# Solr dev notes
- Current release: 8.8.2
- Documentation: https://solr.apache.org/guide/8_8/index.html
- Solr schema design: https://solr.apache.org/guide/8_8/documents-fields-and-schema-design.html
:::info
**Important:**
Solr is not a database. It is a search index. Content in Solr should generally be treated as ephemeral.
:::
## General
- Two operating modes: stand alone and cloud.
- Certain types of advanced query operations are only available on cloud installs
- iSamples installations will use Solr Cloud
- Interaction is through a web API with messaging in JSON (preferred), or XML.
- A "collection" is basically the same as a Database in SQL.
- A "collection" is defined by a combination of service configuration and a schema.

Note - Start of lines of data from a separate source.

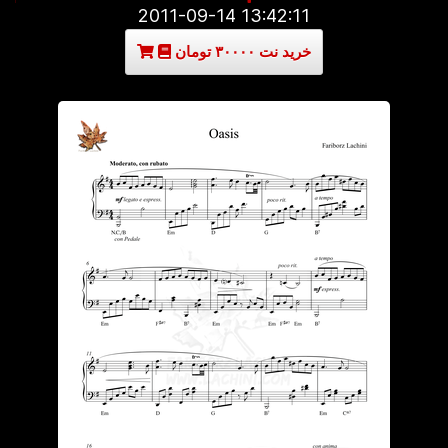
2011-09-14 13:42:11
خرید نت ۳۰۰۰۰ تومان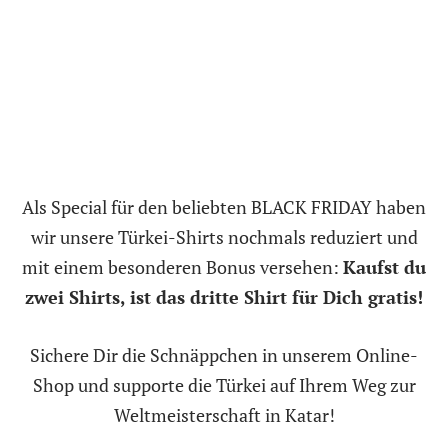
Als Special für den beliebten BLACK FRIDAY haben
wir unsere Türkei-Shirts nochmals reduziert und
mit einem besonderen Bonus versehen:
Kaufst du
zwei Shirts, ist das dritte Shirt für Dich gratis!
Sichere Dir die Schnäppchen in unserem Online-
Shop und supporte die Türkei auf Ihrem Weg zur
Weltmeisterschaft in Katar!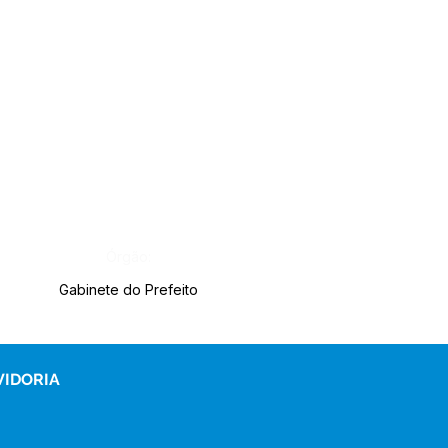
Órgão:
Gabinete do Prefeito
VIDORIA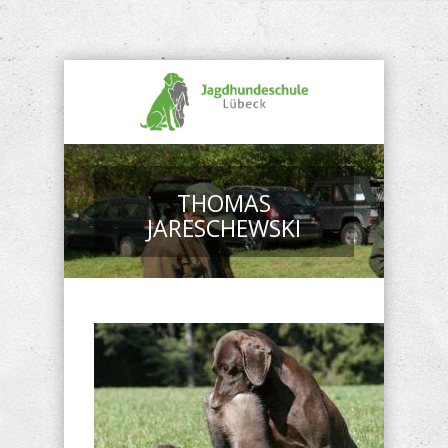
THOMAS
JARESCHEWSKI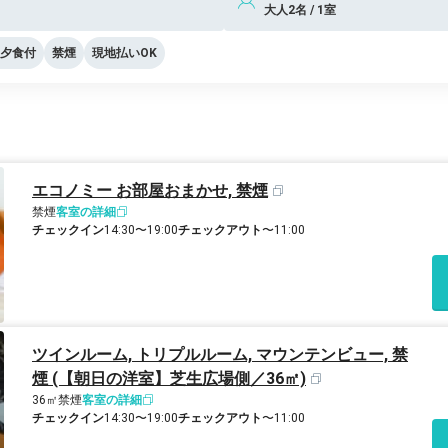
大人2名 / 1室
夕食付
禁煙
現地払いOK
エコノミー お部屋おまかせ, 禁煙
禁煙
客室の詳細
チェックイン
14:30〜19:00
チェックアウト
〜11:00
ツインルーム, トリプルルーム, マウンテンビュー, 禁
煙 (【朝日の洋室】芝生広場側／36㎡)
36㎡
禁煙
客室の詳細
チェックイン
14:30〜19:00
チェックアウト
〜11:00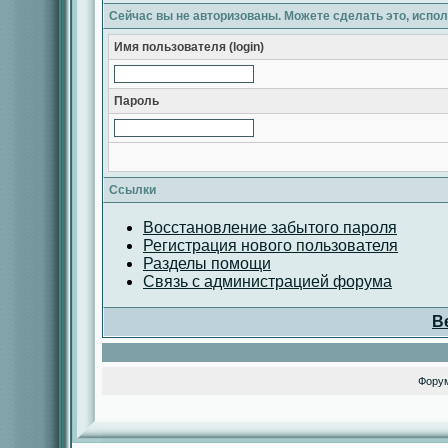
Сейчас вы не авторизованы. Можете сделать это, испо
Имя пользователя (login)
Пароль
Ссылки
Восстановление забытого пароля
Регистрация нового пользователя
Разделы помощи
Связь с администрацией форума
В
Фору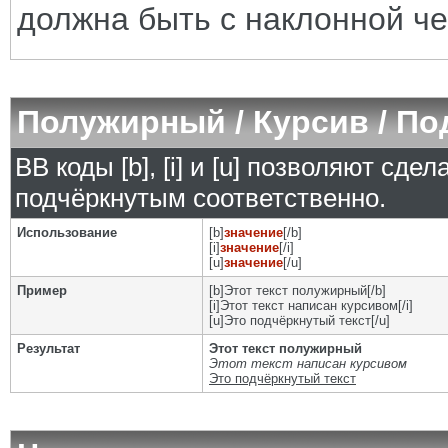
должна быть с наклонной че
Полужирный / Курсив / П
BB коды [b], [i] и [u] позволяют сд
подчёркнутым соответственно.
Использование
[b]
значение
[/b]
[i]
значение
[/i]
[u]
значение
[/u]
Пример
[b]Этот текст полужирный[/b]
[i]Этот текст написан курсивом[/i]
[u]Это подчёркнутый текст[/u]
Результат
Этот текст полужирный
Этот текст написан курсивом
Это подчёркнутый текст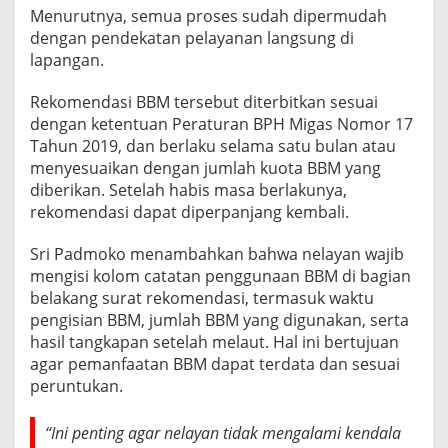
Menurutnya, semua proses sudah dipermudah
dengan pendekatan pelayanan langsung di
lapangan.
Rekomendasi BBM tersebut diterbitkan sesuai
dengan ketentuan Peraturan BPH Migas Nomor 17
Tahun 2019, dan berlaku selama satu bulan atau
menyesuaikan dengan jumlah kuota BBM yang
diberikan. Setelah habis masa berlakunya,
rekomendasi dapat diperpanjang kembali.
Sri Padmoko menambahkan bahwa nelayan wajib
mengisi kolom catatan penggunaan BBM di bagian
belakang surat rekomendasi, termasuk waktu
pengisian BBM, jumlah BBM yang digunakan, serta
hasil tangkapan setelah melaut. Hal ini bertujuan
agar pemanfaatan BBM dapat terdata dan sesuai
peruntukan.
“Ini penting agar nelayan tidak mengalami kendala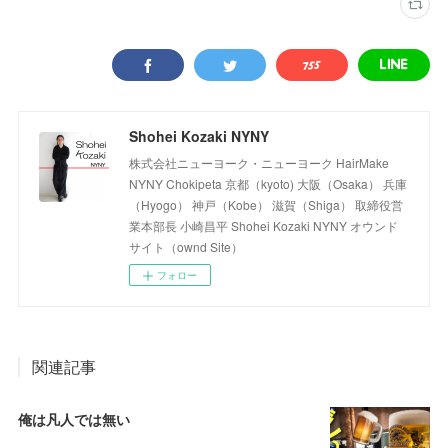
Shohei Kozaki NYNY
株式会社ニューヨーク・ニューヨーク HairMake
NYNY Chokipeta 京都（kyoto) 大阪（Osaka） 兵庫
（Hyogo） 神戸（Kobe） 滋賀（Shiga） 取締役営
業本部長 小崎昌平 Shohei Kozaki NYNY オウンド
サイト（ownd Site）
フォロー
関連記事
俺は凡人では無い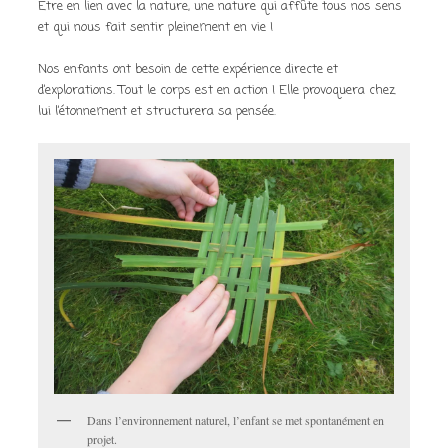
Être en lien avec la nature, une nature qui affûte tous nos sens
et qui nous fait sentir pleinement en vie !
Nos enfants ont besoin de cette expérience directe et
d’explorations. Tout le corps est en action ! Elle provoquera chez
lui l’étonnement et structurera sa pensée.
Dans l’environnement naturel, l’enfant se met spontanément en
projet.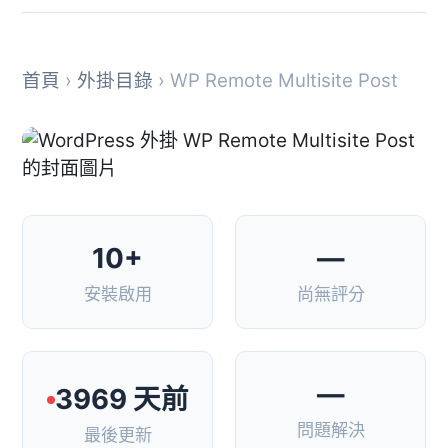
首頁
›
外掛目錄
› WP Remote Multisite Post
10+
—
安裝啟用
尚無評分
—
3969 天前
問題解決
最後更新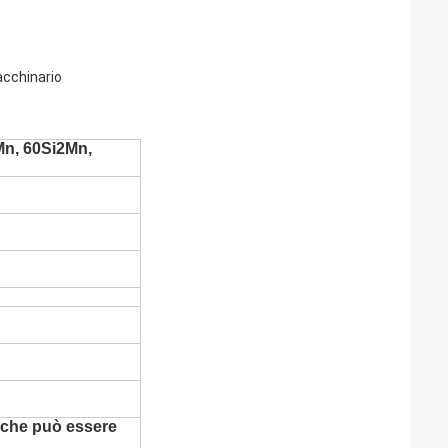
macchinario
2Mn, 60Si2Mn,
anche può essere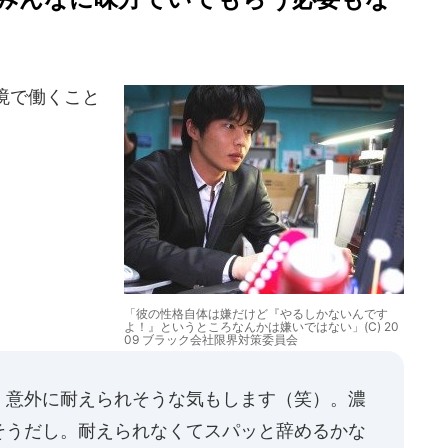
境で働くこと
「彼の性格自体は嫌だけど『やるしかないんです
よ！』というところなんかは嫌いではない」(C) 20
09 ブラック会社限界対策委員会
意外に耐えられそうな気もします（笑）。濃
そうだし。耐えられなくてスパッと辞めるかな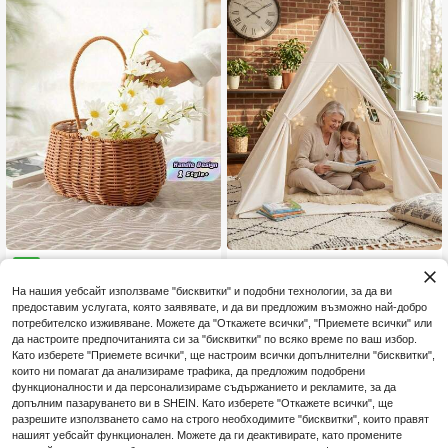
л и ежедневно съхранение
чуци и храни в кухнята, съхранен
ие на прибори за хранене
1 бр. стандартна ръчно плет
1 бр. Голяма палатка за принцеси
NEW
29
ена пластмасова кошница за цве
- Предлага се в 3 размера: 135 с
Остава 15
.78€
тя от ратан с дръжка, декоративе
м/160 см/180 см височина, Израб
На нашия уебсайт използваме "бисквитки" и подобни технологии, за да ви
31
.54€
н преносим органайзер за настол
отена от здрава полиестерна мат
предоставим услугата, която заявявате, и да ви предложим възможно най-добро
но съхранение и централна декор
ерия, Подходяща за - Идеален по
потребителско изживяване. Можете да "Откажете всички", "Приемете всички" или
ация, естествен плетен вид, издр
дарък за рожден ден или празник.
да настроите предпочитанията си за "бисквитки" по всяко време по ваш избор.
ъжлива, лека и универсална за д
Като изберете "Приемете всички", ще настроим всички допълнителни "бисквитки",
ома, градината, сватба и парти
които ни помагат да анализираме трафика, да предложим подобрени
функционалности и да персонализираме съдържанието и рекламите, за да
допълним пазаруването ви в SHEIN. Като изберете "Откажете всички", ще
разрешите използването само на строго необходимите "бисквитки", които правят
нашият уебсайт функционален. Можете да ги деактивирате, като промените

- The schema defines field types and fields that are available in a collection. Fields may be defined as created on demand, though this is generally discouraged for our work.
## Collections
- Collections can be created using the [collections API](https://solr.apache.org/guide/8_8/collections-api.html) or from the command line
- Collections may be spread over multiple shards (per server) and across multiple servers (cloud)
- Collections may be replicated across data centers
- Collection structure can impact certain types of query operations (e.g. joins require single shard collections)
## Fields
- Generally stick with the [recommended field types](https://solr.apache.org/guide/8_8/field-types-included-with-solr.html)
- `String` fields are handled literally, `text` fields have various NLP
analyzer actions applied (tokenization, stop words, synonym filter, etc.)
- Fields may be single or multiple values
- Field values may be stored or not, indexed or not, default values or not, ...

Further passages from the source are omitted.